This question was asked by different persons and we decided to share under the topic are you being played?
I’m so Confused… my ex bf left me in March on St Patrick’s Day. He felt I disrespected him for drinking and having too much fun. He had already been in a bad mood when we met up to go out. We had been together for 4 years. It has now been 7 months – however – we have sex on and off since. In May 3 times in one week he changed his mind. He borrowed a lot of money and even wrote a contract signed in June. Has not paid a cent – his rent got increased and lost hours at work. BUT- we started having sex again in Aug,Sept and Oct..Sexting and phone calls.Our last time together was really special. He said so many nice things-treated me like we were as a couple again.
It was Amazing- laughing, talking, spent the night- again last week he called wanting me to come by but I refused- he was drunk. But he said Amazing nice things again… I feel I am being played because of the money – but I feel we could work this out? I am deeply in love with him..I want a second chance- Please Help..Thank you (we are 49 & 51).
You are being played:
Players claim to fall in love — QUICKLY. They give you the sense that they have been waiting and waiting and waiting for someone just like you… and they tell you on the second date. They will start strong—calling often, texting even more often… and it plays right into someone’s self-esteem. Then, once you have slept with them and/or shared your mutual feelings… it stops… and they leave you wondering: “What did I do wrong?” Some will indeed stick around for years as in your case 4 years, the point of you guys having sex on and off was the red flag.

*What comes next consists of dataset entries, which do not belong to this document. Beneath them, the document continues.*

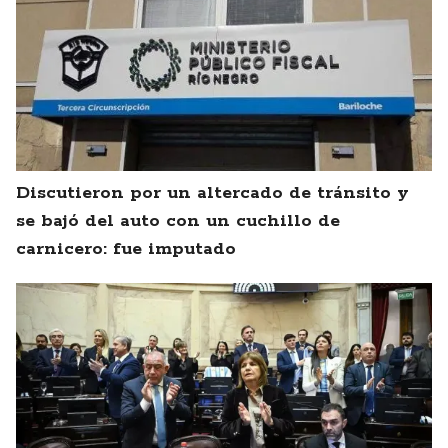
Discutieron por un altercado de tránsito y
se bajó del auto con un cuchillo de
carnicero: fue imputado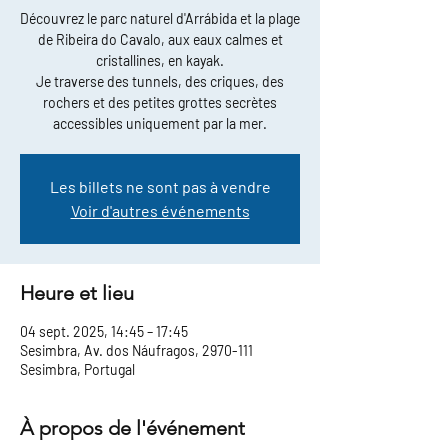
Découvrez le parc naturel d'Arrábida et la plage
de Ribeira do Cavalo, aux eaux calmes et
cristallines, en kayak.
Je traverse des tunnels, des criques, des
rochers et des petites grottes secrètes
accessibles uniquement par la mer.
Les billets ne sont pas à vendre
Voir d'autres événements
Heure et lieu
04 sept. 2025, 14:45 – 17:45
Sesimbra, Av. dos Náufragos, 2970-111
Sesimbra, Portugal
À propos de l'événement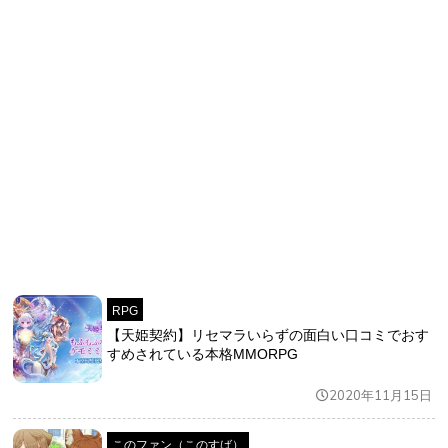
RPG
【天姫契約】リセマラいらずの面白い口コミでおす
すめされている本格MMORPG
2020年11月15日
このファン（このすば）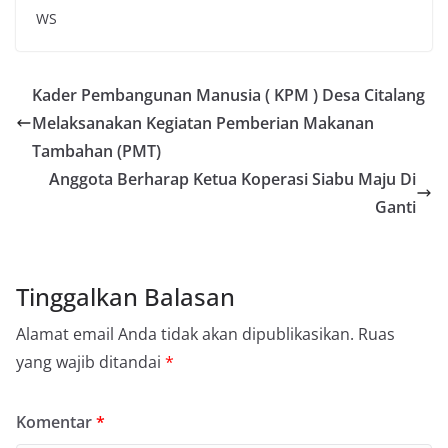
WS
Kader Pembangunan Manusia ( KPM ) Desa Citalang
Melaksanakan Kegiatan Pemberian Makanan
Tambahan (PMT)
Anggota Berharap Ketua Koperasi Siabu Maju Di
Ganti
Tinggalkan Balasan
Alamat email Anda tidak akan dipublikasikan.
Ruas
yang wajib ditandai
*
Komentar
*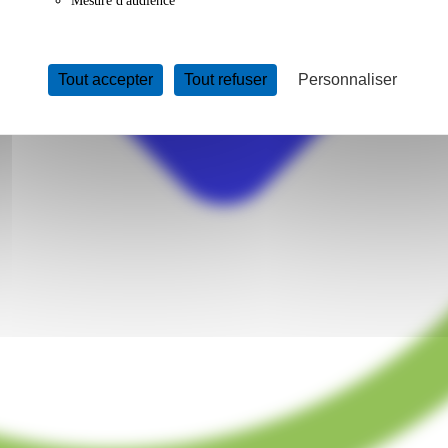
Mesure d'audience
Tout accepter
Tout refuser
Personnaliser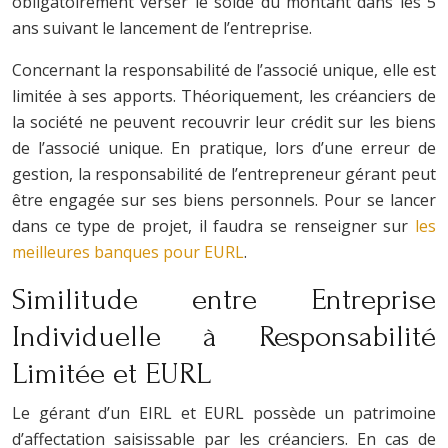
obligatoirement verser le solde du montant dans les 5
ans suivant le lancement de l’entreprise.
Concernant la responsabilité de l’associé unique, elle est
limitée à ses apports. Théoriquement, les créanciers de
la société ne peuvent recouvrir leur crédit sur les biens
de l’associé unique. En pratique, lors d’une erreur de
gestion, la responsabilité de l’entrepreneur gérant peut
être engagée sur ses biens personnels. Pour se lancer
dans ce type de projet, il faudra se renseigner sur
les
meilleures banques pour EURL
.
Similitude entre Entreprise
Individuelle à Responsabilité
Limitée et EURL
Le gérant d’un EIRL et EURL possède un patrimoine
d’affectation saisissable par les créanciers. En cas de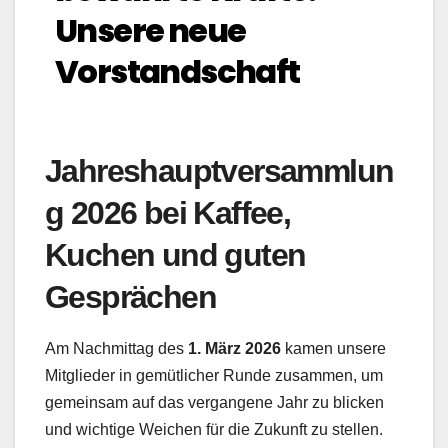
Unsere neue
Vorstandschaft
Jahreshauptversammlun
g 2026 bei Kaffee,
Kuchen und guten
Gesprächen
Am Nachmittag des
1. März 2026
kamen unsere
Mitglieder in gemütlicher Runde zusammen, um
gemeinsam auf das vergangene Jahr zu blicken
und wichtige Weichen für die Zukunft zu stellen.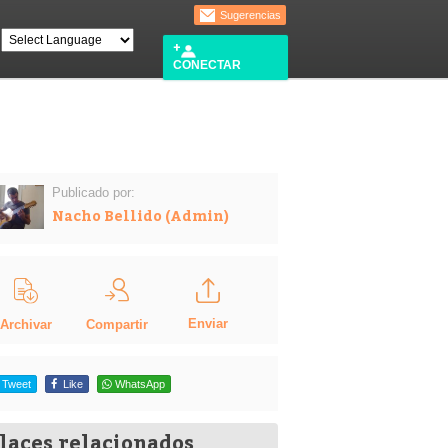
Sugerencias
CONECTAR
Publicado por:
Nacho Bellido (Admin)
Enviar
Compartir
Archivar
Tweet
Like
WhatsApp
laces relacionados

What to do: Be sure to see the signs of this trap. If they are pouring in to you (and your self-esteem) to such an extreme so soon, chances are it’s not real. Granted, love-at-first-sight is a possibility… but if the love is right, it will be there weeks or months down the line.
What to do: Someone who is genuinely into you will make you a priority… beyond just saying the words. And sex is great, but a real relationships needs more than just physical time together.

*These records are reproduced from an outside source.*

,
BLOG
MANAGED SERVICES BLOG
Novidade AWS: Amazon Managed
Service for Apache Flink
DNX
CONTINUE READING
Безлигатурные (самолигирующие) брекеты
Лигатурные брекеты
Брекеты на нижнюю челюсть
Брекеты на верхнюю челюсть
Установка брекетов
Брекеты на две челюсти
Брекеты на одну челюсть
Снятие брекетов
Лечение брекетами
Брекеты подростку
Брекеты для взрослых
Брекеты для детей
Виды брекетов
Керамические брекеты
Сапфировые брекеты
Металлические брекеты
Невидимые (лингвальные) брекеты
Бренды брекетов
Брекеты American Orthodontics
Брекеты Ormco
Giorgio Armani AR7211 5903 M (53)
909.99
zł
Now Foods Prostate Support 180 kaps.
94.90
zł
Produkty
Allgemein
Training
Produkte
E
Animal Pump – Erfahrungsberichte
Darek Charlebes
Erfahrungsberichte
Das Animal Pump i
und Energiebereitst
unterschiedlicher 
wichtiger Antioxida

What to do: Instead of trying to adjust yourself and your expectations (over and over again) for someone who will constantly change the game, you need to make a clear, empowered decision that you will not settle, second-best approach to being involved with you—in any capacity. You are worth more than the way you are being treated, and you need to stop settling for it and tolerating it. Tell them what you want… if they don’t come correct, you are either being played, or they aren’t ready for you.

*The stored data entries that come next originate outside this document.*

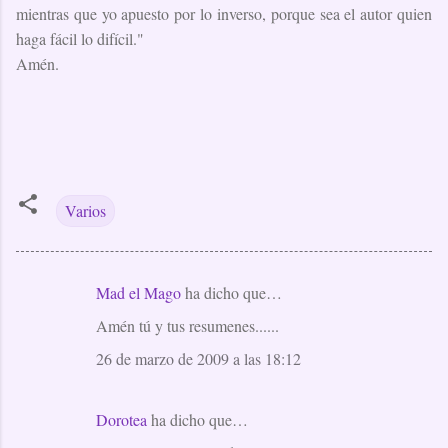
mientras que yo apuesto por lo inverso, porque sea el autor quien
haga fácil lo difícil."
Amén.
Varios
Mad el Mago
ha dicho que…
C
Amén tú y tus resumenes......
o
m
26 de marzo de 2009 a las 18:12
e
n
Dorotea
ha dicho que…
t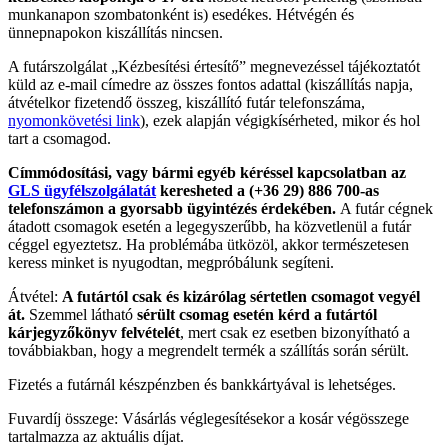
munkanapon szombatonként is) esedékes. Hétvégén és
ünnepnapokon kiszállítás nincsen.
A futárszolgálat „Kézbesítési értesítő” megnevezéssel tájékoztatót
küld az e-mail címedre az összes fontos adattal (kiszállítás napja,
átvételkor fizetendő összeg, kiszállító futár telefonszáma,
nyomonkövetési link
), ezek alapján végigkísérheted, mikor és hol
tart a csomagod.
Címmódosítási, vagy bármi egyéb kéréssel kapcsolatban az
GLS ügyfélszolgálatát
keresheted a (+36 29) 886 700-as
telefonszámon a gyorsabb ügyintézés érdekében.
A futár cégnek
átadott csomagok esetén a legegyszerűbb, ha közvetlenül a futár
céggel egyeztetsz. Ha problémába ütközöl, akkor természetesen
keress minket is nyugodtan, megpróbálunk segíteni.
Átvétel:
A futártól csak és kizárólag sértetlen csomagot vegyél
át.
Szemmel látható
sérült csomag esetén kérd a futártól
kárjegyzőkönyv felvételét
, mert csak ez esetben bizonyítható a
továbbiakban, hogy a megrendelt termék a szállítás során sérült.
Fizetés a futárnál készpénzben és bankkártyával is lehetséges.
Fuvardíj összege: Vásárlás véglegesítésekor a kosár végösszege
tartalmazza az aktuális díjat.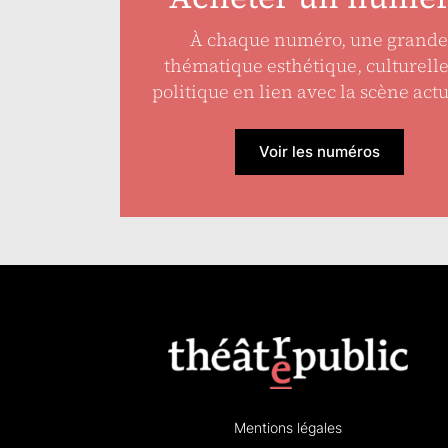
À chaque numéro, une grande
thématique esthétique, culturell
politique en lien avec la scène actu
Voir les numéros
Mentions légales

What to do: He is out with you and you were having fun, then he decides to leave you after 4 years and you wonder why? Just like that the relationship his dead, so he was just waiting for a reason to leave. Major red flag. Great job, no job… cash, no cash — everyone can afford window shopping, talking over a cup of coffee, or just hanging out. If they don’t have a real reason why they are breaking up and not giving you the benefit of the doubt, there is no reason.
If your man was interested in working it out despite you being drunk he would have shown compassion, if someone leaves because they think you are disrespected them because you are just being you, then let them go.